* PROMPT:
Repeat the data exactly, leaving out any image.

* DATA SECTION:

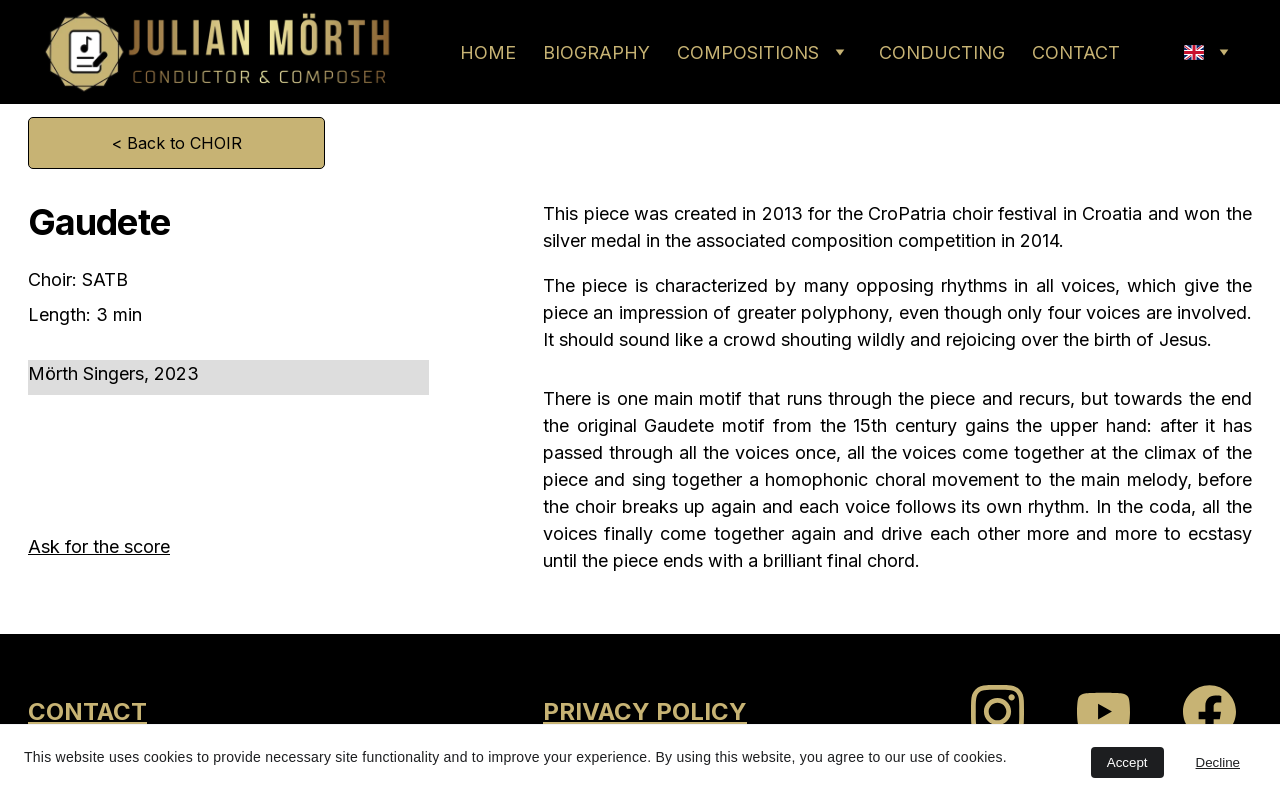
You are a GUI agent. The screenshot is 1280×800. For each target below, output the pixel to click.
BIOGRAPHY (596, 52)
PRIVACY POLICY (645, 711)
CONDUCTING (942, 52)
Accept (1127, 762)
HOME (488, 52)
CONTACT (1076, 52)
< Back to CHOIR (177, 143)
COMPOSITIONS (748, 52)
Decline (1218, 762)
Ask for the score (99, 546)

* WRITTEN REPLY:
You are a GUI agent. The screenshot is 1280×800. For each target below, output the pixel to click.
BIOGRAPHY (596, 52)
PRIVACY POLICY (645, 711)
CONDUCTING (942, 52)
Accept (1127, 762)
HOME (488, 52)
CONTACT (1076, 52)
< Back to CHOIR (177, 143)
COMPOSITIONS (748, 52)
Decline (1218, 762)
Ask for the score (99, 546)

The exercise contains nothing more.